The PSA tool shop in Mulhouse adopted CNC very early on, just as it did centralised programming of the machine tools. “To facilitate the programming of repetitive geometries, we developed the macro instructions ourselves in parallel with the application of the CAD/CAM software that we were using then, and independently of it,” a programmer, Serge Locher, explains. But the versions of the software have been superseded as part of a normal development, making it more and more difficult to integrate these macros.

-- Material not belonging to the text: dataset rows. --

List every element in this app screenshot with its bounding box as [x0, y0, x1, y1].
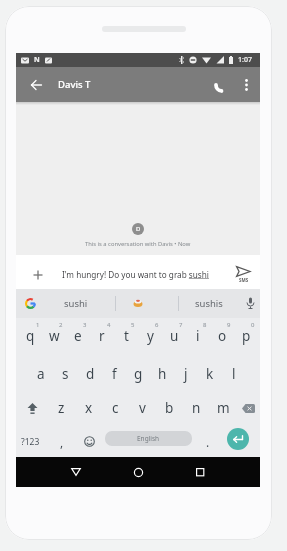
button[interactable]: x: [75, 390, 102, 426]
staticText: a: [37, 365, 45, 383]
button[interactable]: q: [19, 318, 42, 354]
button[interactable]: c: [102, 390, 129, 426]
staticText: n: [192, 399, 201, 417]
button[interactable]: d: [78, 356, 102, 392]
button[interactable]: m: [210, 390, 237, 426]
button[interactable]: y: [138, 318, 162, 354]
staticText: 7: [179, 321, 183, 329]
staticText: o: [218, 327, 227, 345]
button[interactable]: [125, 459, 151, 485]
staticText: i: [196, 327, 200, 345]
staticText: c: [112, 399, 119, 417]
staticText: m: [217, 399, 230, 417]
button[interactable]: p: [234, 318, 258, 354]
button[interactable]: [227, 428, 249, 450]
button[interactable]: l: [222, 356, 246, 392]
button[interactable]: a: [28, 356, 53, 392]
staticText: I'm hungry! Do you want to grab sushi: [62, 269, 209, 280]
staticText: k: [206, 365, 214, 383]
button[interactable]: n: [183, 390, 210, 426]
button[interactable]: [211, 74, 233, 96]
staticText: b: [165, 399, 174, 417]
button[interactable]: [76, 426, 102, 457]
button[interactable]: [26, 75, 46, 95]
staticText: r: [99, 327, 105, 345]
staticText: sushi: [64, 297, 88, 310]
staticText: 1: [36, 321, 40, 329]
button[interactable]: [20, 293, 40, 313]
staticText: SMS: [239, 277, 249, 283]
button[interactable]: sushi: [49, 289, 103, 318]
button[interactable]: [16, 390, 48, 426]
staticText: 3: [83, 321, 87, 329]
staticText: English: [137, 434, 160, 443]
staticText: f: [112, 365, 117, 383]
staticText: 1:07: [238, 55, 252, 65]
button[interactable]: r: [90, 318, 114, 354]
button[interactable]: k: [198, 356, 222, 392]
staticText: 6: [155, 321, 159, 329]
staticText: u: [170, 327, 179, 345]
staticText: 9: [227, 321, 231, 329]
button[interactable]: [239, 78, 253, 92]
button[interactable]: o: [210, 318, 234, 354]
staticText: D: [136, 225, 141, 233]
button[interactable]: j: [174, 356, 198, 392]
staticText: e: [74, 327, 82, 345]
button[interactable]: [124, 289, 152, 318]
staticText: t: [124, 327, 129, 345]
button[interactable]: ,: [50, 426, 74, 457]
button[interactable]: u: [162, 318, 186, 354]
staticText: 8: [203, 321, 207, 329]
button[interactable]: ?123: [16, 426, 45, 457]
button[interactable]: h: [150, 356, 174, 392]
staticText: 5: [131, 321, 135, 329]
staticText: w: [49, 327, 60, 345]
button[interactable]: English: [105, 431, 192, 446]
button[interactable]: s: [53, 356, 78, 392]
staticText: p: [242, 327, 251, 345]
staticText: 4: [107, 321, 111, 329]
staticText: ?123: [21, 436, 40, 448]
button[interactable]: [187, 459, 213, 485]
staticText: s: [62, 365, 69, 383]
staticText: q: [26, 327, 35, 345]
button[interactable]: I'm hungry! Do you want to grab sushi: [16, 255, 260, 289]
staticText: x: [85, 399, 93, 417]
staticText: d: [86, 365, 95, 383]
staticText: This is a conversation with Davis • Now: [85, 240, 191, 248]
staticText: sushis: [195, 297, 223, 310]
button[interactable]: [237, 390, 260, 426]
staticText: ,: [60, 434, 64, 450]
staticText: Davis T: [58, 78, 91, 91]
button[interactable]: v: [129, 390, 156, 426]
staticText: h: [158, 365, 167, 383]
button[interactable]: e: [66, 318, 90, 354]
button[interactable]: sushis: [179, 289, 239, 318]
button[interactable]: i: [186, 318, 210, 354]
staticText: l: [232, 365, 236, 383]
button[interactable]: .: [196, 426, 220, 457]
staticText: g: [134, 365, 143, 383]
button[interactable]: [240, 293, 260, 313]
button[interactable]: b: [156, 390, 183, 426]
button[interactable]: w: [42, 318, 66, 354]
button[interactable]: SMS: [236, 266, 251, 283]
staticText: j: [184, 365, 188, 383]
staticText: y: [147, 327, 154, 345]
button[interactable]: t: [114, 318, 138, 354]
staticText: 2: [59, 321, 63, 329]
button[interactable]: [63, 459, 89, 485]
staticText: 0: [251, 321, 255, 329]
staticText: v: [139, 399, 146, 417]
staticText: N: [34, 55, 40, 65]
button[interactable]: g: [126, 356, 150, 392]
button[interactable]: f: [102, 356, 126, 392]
staticText: .: [206, 434, 210, 450]
button[interactable]: z: [48, 390, 75, 426]
staticText: z: [58, 399, 65, 417]
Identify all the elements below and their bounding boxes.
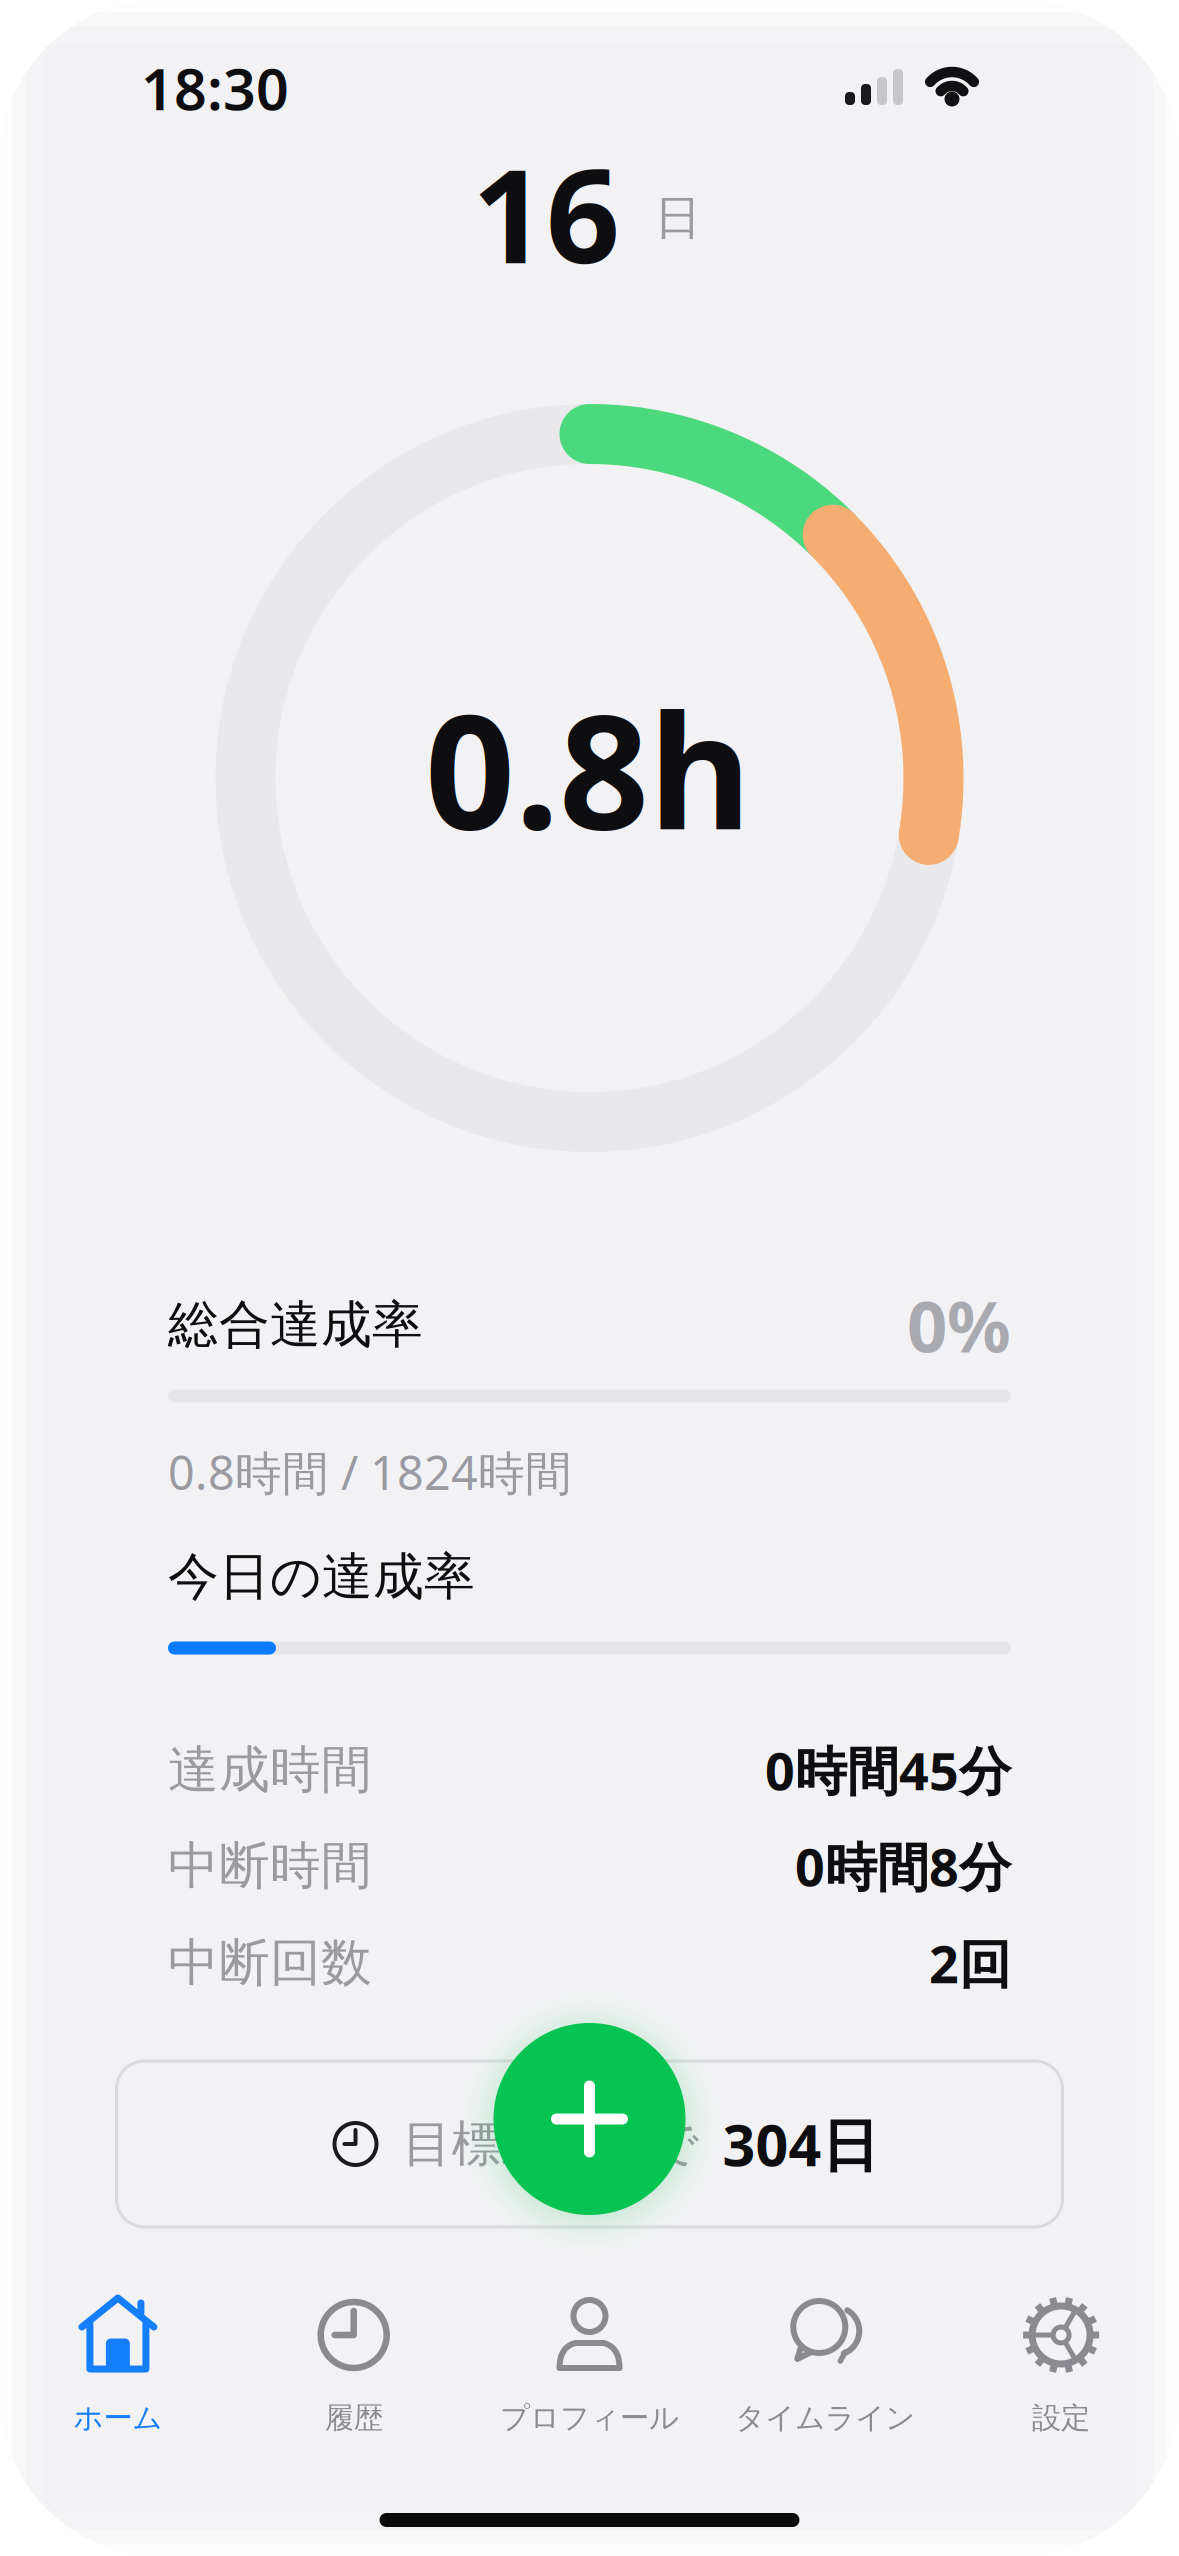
staticText: 日 xyxy=(654,189,702,247)
button[interactable]: タイムライン xyxy=(708,2287,943,2457)
staticText: 総合達成率 xyxy=(168,1294,423,1356)
staticText: 目標達成まで xyxy=(402,2114,698,2174)
staticText: 履歴 xyxy=(325,2400,383,2436)
staticText: タイムライン xyxy=(735,2400,915,2436)
staticText: 18:30 xyxy=(141,50,289,126)
staticText: 0.8h xyxy=(425,664,751,872)
staticText: 0時間8分 xyxy=(795,1832,1011,1901)
staticText: 今日の達成率 xyxy=(168,1546,475,1608)
staticText: 0% xyxy=(907,1278,1011,1372)
button[interactable]: 履歴 xyxy=(236,2287,471,2457)
staticText: 0.8時間 / 1824時間 xyxy=(168,1441,572,1503)
staticText: 16 xyxy=(472,127,620,299)
staticText: ホーム xyxy=(73,2400,162,2436)
button[interactable]: プロフィール xyxy=(472,2287,707,2457)
button[interactable]: 目標達成まで xyxy=(116,2061,1062,2227)
staticText: 304日 xyxy=(722,2106,878,2182)
button[interactable]: 記録を追加 xyxy=(494,2023,686,2215)
staticText: 2回 xyxy=(929,1928,1011,1998)
button[interactable]: 設定 xyxy=(944,2287,1179,2457)
staticText: 中断回数 xyxy=(168,1932,372,1994)
staticText: プロフィール xyxy=(500,2400,679,2436)
staticText: 中断時間 xyxy=(168,1835,372,1897)
staticText: 設定 xyxy=(1032,2400,1090,2436)
button[interactable]: ホーム xyxy=(0,2287,235,2457)
staticText: 0時間45分 xyxy=(765,1736,1011,1805)
staticText: 達成時間 xyxy=(168,1739,372,1801)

In their search for a solution, Laurent Sifferlen, head of the process group at PSA (tooling, CAD/CAM, quality) and Serge Locher met with Jorge de Carvalho, application engineer at OPEN MIND and writer of the CAD/CAM software hyperMILL®. The management was won over by hyperMILL®’s functionalities, ease of handling, its ability to manage complex paths, as well as its options for recording personalised macro instructions easily, and saving them. An initial programming trial on the machining centre DMG DMU 80 was carried out for a lattice work foundry mould core using hyperMILL®.
“We have been pleasantly surprised by the results in improving machining flexibility,” explains Serge Locher. A complete programming approach was then finalised with Jorge de Carvalho using hyperMILL®. “By automating the loading of CAD models from Catia, we found that we were eliminating every source of error when automating the casting operations,” says Serge Locher. Furthermore, doing away with manual introductions previously required makes it possible to achieve gains in terms of programming security, time and reliability.
One other of the major satisfactions of PSA Mulhouse’s tool shop programmers lies in the facility with which postprocessors have been implemented for each machine. As translators of the instructions programmed in the right language for each machine and based on its kinematics, the postprocessors form a crucial interface between the software and CNC. “With OPEN MIND, we know that what we are programming and simulating will actually be implemented in production,” emphasises Serge Locher.